Put it on CL for 100 bucks and see if you get any bites.


----------



## Bob Driver (Nov 1, 2017)

That Simplicity Landlord is a highly collectible lawn tractor. If you put it out on CL, you're not going to reach the guys that are actually looking for one. The guys that actually want one for their collection are at the link below.... 1st one listed happens to be a fully restored Landlord the guys is selling for cheap at $900, which kinda answers the question are they collectible and what are they worth to the right guy. Fully restored, I've seen the go for $1,800 with no attachments. Post some pictures so we can see your version of "bad shape" for a 57 year old lawn tractor.

Facebook Garden Tractor Collectors Group


----------



## SidecarFlip (Mar 25, 2021)

Bob.. Restored and whipped are 2 different animals....


----------



## Bob Driver (Nov 1, 2017)

SidecarFlip said:


> Bob.. Restored and whipped are 2 different animals....

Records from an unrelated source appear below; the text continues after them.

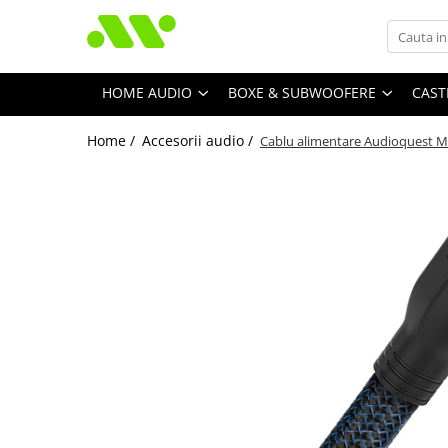
HOME AUDIO
BOXE & SUBWOOFERE
CAST
Home /
Accesorii audio /
Cablu alimentare Audioquest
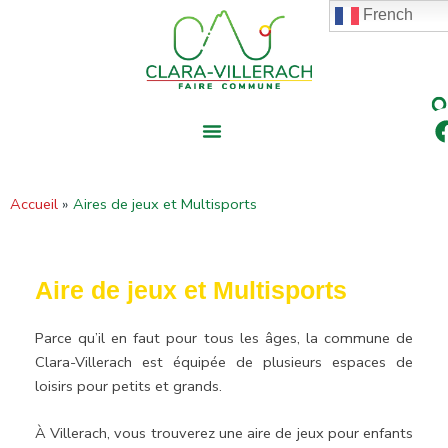
contenu
Aller
French
principal
au
contenu
Accueil
Aires de jeux et Multisports
Aire de jeux et Multisports
Parce qu’il en faut pour tous les âges, la commune de
Clara-Villerach est équipée de plusieurs espaces de
loisirs pour petits et grands.
À Villerach, vous trouverez une aire de jeux pour enfants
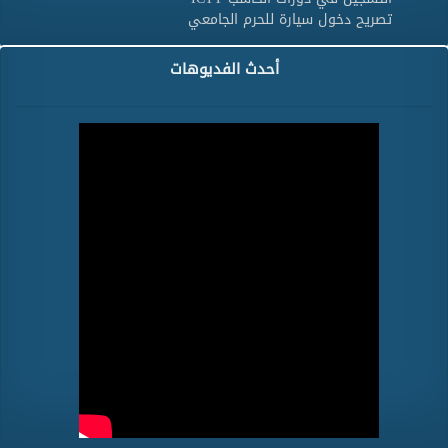
تصريح دخول سيارة للحرم الجامعي
أحدث الفديوهات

That's kinda up to the buyer to decide. The guys that are looking for a "Landlord", even for parts, knows what they are worth to other collectors and how often you come across them, even at vintage lawn tractor shows. Finding one listed for $100 on CL is a dream come true for that guy. It's got a vintage L-head 10hp horizontal Briggs on it that goes for around $400(to the right guy) if it's not locked up. If it has the optional 6-speed Hi/Lo gearbox in it, that is also worth easily $400, they are hard to find and rare as hell because hardly anybody ordered them like that.

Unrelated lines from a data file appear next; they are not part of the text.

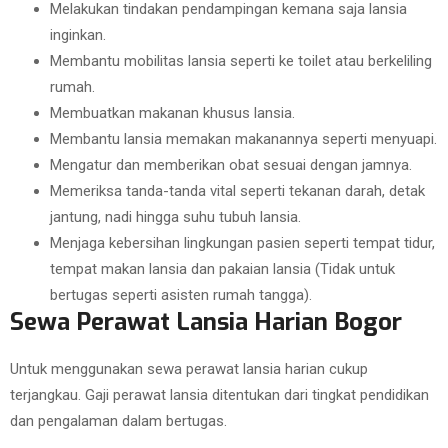
Melakukan tindakan pendampingan kemana saja lansia
inginkan.
Membantu mobilitas lansia seperti ke toilet atau berkeliling
rumah.
Membuatkan makanan khusus lansia.
Membantu lansia memakan makanannya seperti menyuapi.
Mengatur dan memberikan obat sesuai dengan jamnya.
Memeriksa tanda-tanda vital seperti tekanan darah, detak
jantung, nadi hingga suhu tubuh lansia.
Menjaga kebersihan lingkungan pasien seperti tempat tidur,
tempat makan lansia dan pakaian lansia (Tidak untuk
bertugas seperti asisten rumah tangga).
Sewa Perawat Lansia Harian Bogor
Untuk menggunakan sewa perawat lansia harian cukup
terjangkau. Gaji perawat lansia ditentukan dari tingkat pendidikan
dan pengalaman dalam bertugas.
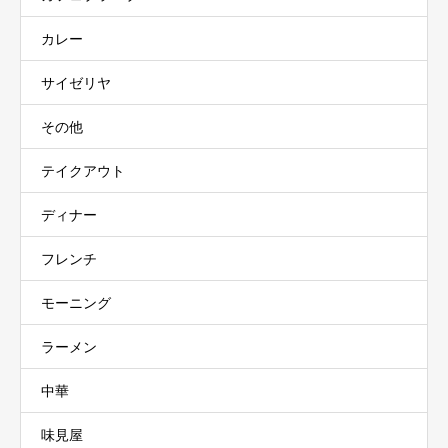
カレー
サイゼリヤ
その他
テイクアウト
ディナー
フレンチ
モーニング
ラーメン
中華
味見屋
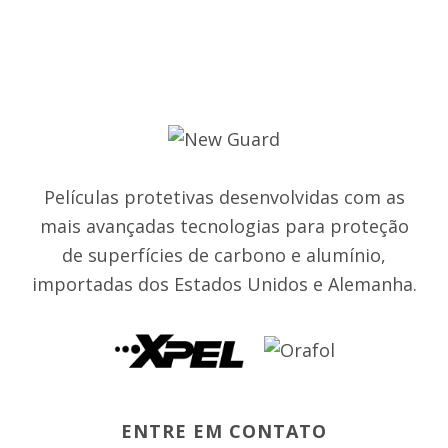
Películas protetivas desenvolvidas com as
mais avançadas tecnologias para proteção
de superfícies de carbono e alumínio,
importadas dos Estados Unidos e Alemanha.
ENTRE EM CONTATO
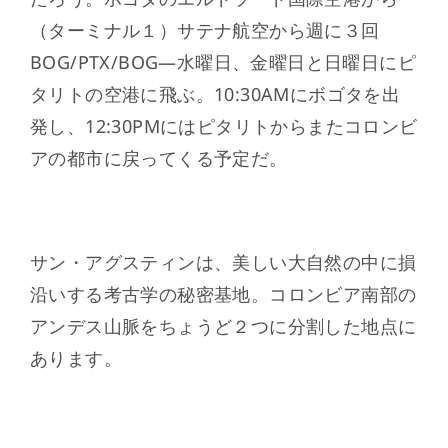
（ターミナル１）サテナ航空から週に３回
BOG/PTX/BOG—水曜日、金曜日と日曜日にピ
タリトの空港に飛ぶ。10:30AMにボゴタを出
発し、12:30PMにはピタリトからまたコロンビ
アの都市に戻ってくる予定だ。
サン・アグスティンは、美しい大自然の中に損
沿いする考古学の秘密基地。コロンビア南部の
アンデス山脈をちょうど２つに分割した地点に
あります。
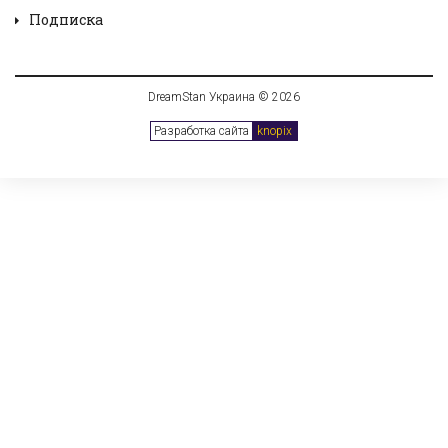
Подписка
DreamStan Украина © 2026
Разработка сайта
knopix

The stark "difference in animals" could be as dramatic $$$ wise as thinking that it's just some kind of weird looking, rusty, old pickup sitting behind the barn that you'd jump on the first $500 offered and knowing it's actually a FC Willys......










FC Willys Value


----------



## SidecarFlip (Mar 25, 2021)

33 to someone, but not me. I have more than enough 'stuff' sitting around now.


----------